Page-level text extractions:

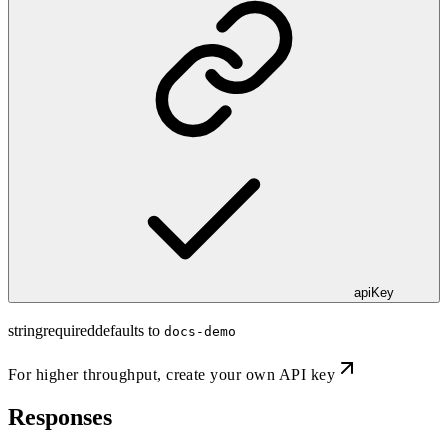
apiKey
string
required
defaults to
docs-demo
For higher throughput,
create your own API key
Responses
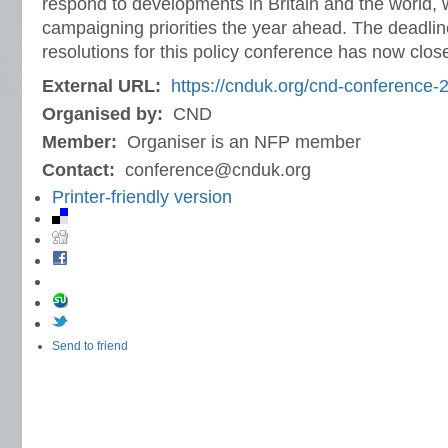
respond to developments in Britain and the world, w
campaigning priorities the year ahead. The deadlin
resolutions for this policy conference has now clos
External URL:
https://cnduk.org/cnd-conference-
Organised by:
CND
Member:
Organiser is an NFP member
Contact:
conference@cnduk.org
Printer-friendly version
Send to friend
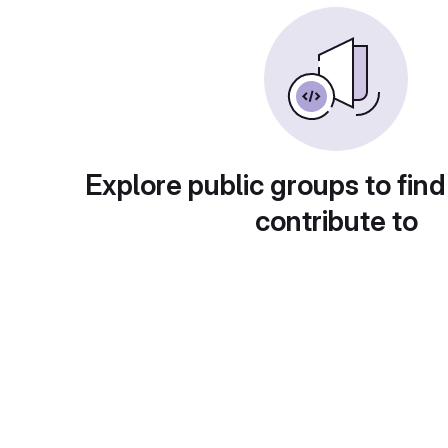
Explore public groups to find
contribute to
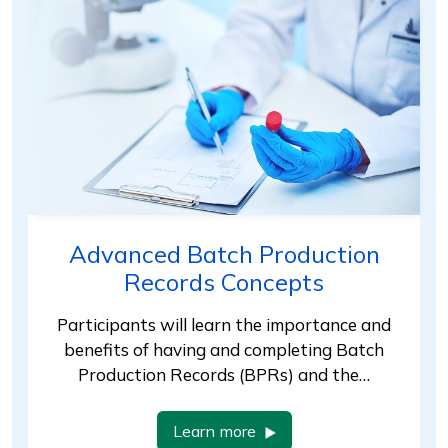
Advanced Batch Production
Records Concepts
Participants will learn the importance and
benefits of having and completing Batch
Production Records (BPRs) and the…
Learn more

TASK DETAILS:
Every entry above is to be repeated word for word, with all pictures omitted.

RESPONSE AREA:
apiKey
string
required
defaults to
docs-demo
For higher throughput,
create your own API key
Responses
respond to developments in Britain and the world, w
campaigning priorities the year ahead. The deadlin
resolutions for this policy conference has now clos
External URL:
https://cnduk.org/cnd-conference-
Organised by:
CND
Member:
Organiser is an NFP member
Contact:
conference@cnduk.org
Printer-friendly version
Send to friend
Explore public groups to find
contribute to
Advanced Batch Production
Records Concepts
Participants will learn the importance and
benefits of having and completing Batch
Production Records (BPRs) and the…
Learn more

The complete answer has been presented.